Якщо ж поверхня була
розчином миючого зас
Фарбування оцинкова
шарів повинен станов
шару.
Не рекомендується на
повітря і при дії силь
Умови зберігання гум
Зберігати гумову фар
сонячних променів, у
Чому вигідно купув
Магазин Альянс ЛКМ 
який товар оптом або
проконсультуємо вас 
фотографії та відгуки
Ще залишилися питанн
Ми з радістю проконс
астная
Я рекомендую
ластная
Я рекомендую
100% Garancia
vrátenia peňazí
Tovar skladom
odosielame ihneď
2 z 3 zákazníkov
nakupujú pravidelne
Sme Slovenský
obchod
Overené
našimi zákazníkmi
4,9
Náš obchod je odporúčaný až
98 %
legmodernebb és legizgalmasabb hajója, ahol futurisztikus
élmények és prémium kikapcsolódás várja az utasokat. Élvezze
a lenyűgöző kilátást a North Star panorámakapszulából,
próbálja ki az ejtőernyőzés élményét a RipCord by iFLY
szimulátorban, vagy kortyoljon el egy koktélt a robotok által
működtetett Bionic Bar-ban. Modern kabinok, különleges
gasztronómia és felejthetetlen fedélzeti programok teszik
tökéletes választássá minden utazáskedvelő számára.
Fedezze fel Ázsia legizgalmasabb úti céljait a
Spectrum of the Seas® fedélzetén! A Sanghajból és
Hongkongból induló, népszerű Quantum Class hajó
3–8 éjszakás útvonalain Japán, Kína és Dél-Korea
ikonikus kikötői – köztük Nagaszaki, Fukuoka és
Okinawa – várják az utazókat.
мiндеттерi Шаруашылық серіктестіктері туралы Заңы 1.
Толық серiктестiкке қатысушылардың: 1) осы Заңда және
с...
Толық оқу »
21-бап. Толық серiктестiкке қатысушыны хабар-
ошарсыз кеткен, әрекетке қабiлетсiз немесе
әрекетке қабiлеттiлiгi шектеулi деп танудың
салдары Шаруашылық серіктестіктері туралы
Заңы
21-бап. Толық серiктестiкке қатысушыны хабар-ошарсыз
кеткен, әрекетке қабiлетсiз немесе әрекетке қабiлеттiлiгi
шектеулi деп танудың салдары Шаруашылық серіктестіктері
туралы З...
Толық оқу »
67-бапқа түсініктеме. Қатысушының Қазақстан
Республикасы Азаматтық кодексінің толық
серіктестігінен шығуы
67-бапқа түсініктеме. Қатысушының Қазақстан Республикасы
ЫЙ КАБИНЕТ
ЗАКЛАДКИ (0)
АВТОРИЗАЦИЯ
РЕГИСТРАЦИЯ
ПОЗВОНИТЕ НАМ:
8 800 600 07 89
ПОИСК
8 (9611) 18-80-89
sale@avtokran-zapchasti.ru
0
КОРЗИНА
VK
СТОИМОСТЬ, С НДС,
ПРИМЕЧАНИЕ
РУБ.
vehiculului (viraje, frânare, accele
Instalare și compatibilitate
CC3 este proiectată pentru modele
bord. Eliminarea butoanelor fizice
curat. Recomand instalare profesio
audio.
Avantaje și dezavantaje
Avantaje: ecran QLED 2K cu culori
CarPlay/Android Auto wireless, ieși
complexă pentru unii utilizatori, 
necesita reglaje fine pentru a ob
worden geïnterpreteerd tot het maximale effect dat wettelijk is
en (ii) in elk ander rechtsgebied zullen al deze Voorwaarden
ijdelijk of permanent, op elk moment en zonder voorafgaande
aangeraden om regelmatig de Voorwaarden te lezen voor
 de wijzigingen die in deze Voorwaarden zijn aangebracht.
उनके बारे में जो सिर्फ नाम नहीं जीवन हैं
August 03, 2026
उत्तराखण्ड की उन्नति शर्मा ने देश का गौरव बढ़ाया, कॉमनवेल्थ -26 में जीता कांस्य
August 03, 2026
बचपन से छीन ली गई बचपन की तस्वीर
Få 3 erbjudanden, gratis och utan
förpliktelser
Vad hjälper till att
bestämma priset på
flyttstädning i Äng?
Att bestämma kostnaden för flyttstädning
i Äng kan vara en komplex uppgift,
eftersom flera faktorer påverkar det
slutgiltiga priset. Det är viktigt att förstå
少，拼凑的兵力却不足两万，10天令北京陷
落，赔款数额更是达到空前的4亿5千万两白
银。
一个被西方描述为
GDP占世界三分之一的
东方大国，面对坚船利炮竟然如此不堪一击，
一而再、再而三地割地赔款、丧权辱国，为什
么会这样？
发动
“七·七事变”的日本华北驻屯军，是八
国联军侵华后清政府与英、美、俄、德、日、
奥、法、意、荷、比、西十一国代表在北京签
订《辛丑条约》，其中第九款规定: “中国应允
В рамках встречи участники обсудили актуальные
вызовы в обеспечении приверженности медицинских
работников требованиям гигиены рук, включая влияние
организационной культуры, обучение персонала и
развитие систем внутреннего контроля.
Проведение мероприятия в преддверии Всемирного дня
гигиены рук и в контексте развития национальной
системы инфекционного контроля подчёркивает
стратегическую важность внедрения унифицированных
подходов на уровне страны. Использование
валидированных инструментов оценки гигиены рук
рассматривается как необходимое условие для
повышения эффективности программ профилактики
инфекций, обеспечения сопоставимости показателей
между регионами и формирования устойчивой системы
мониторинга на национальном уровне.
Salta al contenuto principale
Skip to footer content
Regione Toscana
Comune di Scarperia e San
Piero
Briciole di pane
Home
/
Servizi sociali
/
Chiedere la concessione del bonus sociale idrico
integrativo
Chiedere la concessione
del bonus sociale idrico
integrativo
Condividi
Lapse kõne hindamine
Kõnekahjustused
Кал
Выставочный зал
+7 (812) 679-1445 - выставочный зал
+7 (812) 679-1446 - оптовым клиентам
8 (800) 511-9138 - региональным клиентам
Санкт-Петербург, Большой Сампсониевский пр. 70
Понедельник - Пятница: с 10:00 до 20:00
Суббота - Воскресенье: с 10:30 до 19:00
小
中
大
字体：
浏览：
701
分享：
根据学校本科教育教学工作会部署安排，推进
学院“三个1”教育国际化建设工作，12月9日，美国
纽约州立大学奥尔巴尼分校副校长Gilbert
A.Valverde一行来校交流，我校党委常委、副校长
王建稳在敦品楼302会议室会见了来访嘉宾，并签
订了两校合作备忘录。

### Task statement
Word for word, return each of the entries.

### Written answer
Якщо ж поверхня була
розчином миючого зас
Фарбування оцинкова
шарів повинен станов
шару.
Не рекомендується на
повітря і при дії силь
Умови зберігання гум
Зберігати гумову фар
сонячних променів, у
Чому вигідно купув
Магазин Альянс ЛКМ 
який товар оптом або
проконсультуємо вас 
фотографії та відгуки
Ще залишилися питанн
Ми з радістю проконс
астная
Я рекомендую
ластная
Я рекомендую
100% Garancia
vrátenia peňazí
Tovar skladom
odosielame ihneď
2 z 3 zákazníkov
nakupujú pravidelne
Sme Slovenský
obchod
Overené
našimi zákazníkmi
4,9
Náš obchod je odporúčaný až
98 %
legmodernebb és legizgalmasabb hajója, ahol futurisztikus
élmények és prémium kikapcsolódás várja az utasokat. Élvezze
a lenyűgöző kilátást a North Star panorámakapszulából,
próbálja ki az ejtőernyőzés élményét a RipCord by iFLY
szimulátorban, vagy kortyoljon el egy koktélt a robotok által
működtetett Bionic Bar-ban. Modern kabinok, különleges
gasztronómia és felejthetetlen fedélzeti programok teszik
tökéletes választássá minden utazáskedvelő számára.
Fedezze fel Ázsia legizgalmasabb úti céljait a
Spectrum of the Seas® fedélzetén! A Sanghajból és
Hongkongból induló, népszerű Quantum Class hajó
3–8 éjszakás útvonalain Japán, Kína és Dél-Korea
ikonikus kikötői – köztük Nagaszaki, Fukuoka és
Okinawa – várják az utazókat.
мiндеттерi Шаруашылық серіктестіктері туралы Заңы 1.
Толық серiктестiкке қатысушылардың: 1) осы Заңда және
с...
Толық оқу »
21-бап. Толық серiктестiкке қатысушыны хабар-
ошарсыз кеткен, әрекетке қабiлетсiз немесе
әрекетке қабiлеттiлiгi шектеулi деп танудың
салдары Шаруашылық серіктестіктері туралы
Заңы
21-бап. Толық серiктестiкке қатысушыны хабар-ошарсыз
кеткен, әрекетке қабiлетсiз немесе әрекетке қабiлеттiлiгi
шектеулi деп танудың салдары Шаруашылық серіктестіктері
туралы З...
Толық оқу »
67-бапқа түсініктеме. Қатысушының Қазақстан
Республикасы Азаматтық кодексінің толық
серіктестігінен шығуы
67-бапқа түсініктеме. Қатысушының Қазақстан Республикасы
ЫЙ КАБИНЕТ
ЗАКЛАДКИ (0)
АВТОРИЗАЦИЯ
РЕГИСТРАЦИЯ
ПОЗВОНИТЕ НАМ:
8 800 600 07 89
ПОИСК
8 (9611) 18-80-89
sale@avtokran-zapchasti.ru
0
КОРЗИНА
VK
СТОИМОСТЬ, С НДС,
ПРИМЕЧАНИЕ
РУБ.
vehiculului (viraje, frânare, accele
Instalare și compatibilitate
CC3 este proiectată pentru modele
bord. Eliminarea butoanelor fizice
curat. Recomand instalare profesio
audio.
Avantaje și dezavantaje
Avantaje: ecran QLED 2K cu culori
CarPlay/Android Auto wireless, ieși
complexă pentru unii utilizatori, 
necesita reglaje fine pentru a ob
worden geïnterpreteerd tot het maximale effect dat wettelijk is
en (ii) in elk ander rechtsgebied zullen al deze Voorwaarden
ijdelijk of permanent, op elk moment en zonder voorafgaande
aangeraden om regelmatig de Voorwaarden te lezen voor
 de wijzigingen die in deze Voorwaarden zijn aangebracht.
उनके बारे में जो सिर्फ नाम नहीं जीवन हैं
August 03, 2026
उत्तराखण्ड की उन्नति शर्मा ने देश का गौरव बढ़ाया, कॉमनवेल्थ -26 में जीता कांस्य
August 03, 2026
बचपन से छीन ली गई बचपन की तस्वीर
Få 3 erbjudanden, gratis och utan
förpliktelser
Vad hjälper till att
bestämma priset på
flyttstädning i Äng?
Att bestämma kostnaden för flyttstädning
i Äng kan vara en komplex uppgift,
eftersom flera faktorer påverkar det
slutgiltiga priset. Det är viktigt att förstå
少，拼凑的兵力却不足两万，10天令北京陷
落，赔款数额更是达到空前的4亿5千万两白
银。
一个被西方描述为
GDP占世界三分之一的
东方大国，面对坚船利炮竟然如此不堪一击，
一而再、再而三地割地赔款、丧权辱国，为什
么会这样？
发动
“七·七事变”的日本华北驻屯军，是八
国联军侵华后清政府与英、美、俄、德、日、
奥、法、意、荷、比、西十一国代表在北京签
订《辛丑条约》，其中第九款规定: “中国应允
В рамках встречи участники обсудили актуальные
вызовы в обеспечении приверженности медицинских
работников требованиям гигиены рук, включая влияние
организационной культуры, обучение персонала и
развитие систем внутреннего контроля.
Проведение мероприятия в преддверии Всемирного дня
гигиены рук и в контексте развития национальной
системы инфекционного контроля подчёркивает
стратегическую важность внедрения унифицированных
подходов на уровне страны. Использование
валидированных инструментов оценки гигиены рук
рассматривается как необходимое условие для
повышения эффективности программ профилактики
инфекций, обеспечения сопоставимости показателей
между регионами и формирования устойчивой системы
мониторинга на национальном уровне.
Salta al contenuto principale
Skip to footer content
Regione Toscana
Comune di Scarperia e San
Piero
Briciole di pane
Home
/
Servizi sociali
/
Chiedere la concessione del bonus sociale idrico
integrativo
Chiedere la concessione
del bonus sociale idrico
integrativo
Condividi
Lapse kõne hindamine
Kõnekahjustused
Кал
Выставочный зал
+7 (812) 679-1445 - выставочный зал
+7 (812) 679-1446 - оптовым клиентам
8 (800) 511-9138 - региональным клиентам
Санкт-Петербург, Большой Сампсониевский пр. 70
Понедельник - Пятница: с 10:00 до 20:00
Суббота - Воскресенье: с 10:30 до 19:00
小
中
大
字体：
浏览：
701
分享：
根据学校本科教育教学工作会部署安排，推进
学院“三个1”教育国际化建设工作，12月9日，美国
纽约州立大学奥尔巴尼分校副校长Gilbert
A.Valverde一行来校交流，我校党委常委、副校长
王建稳在敦品楼302会议室会见了来访嘉宾，并签
订了两校合作备忘录。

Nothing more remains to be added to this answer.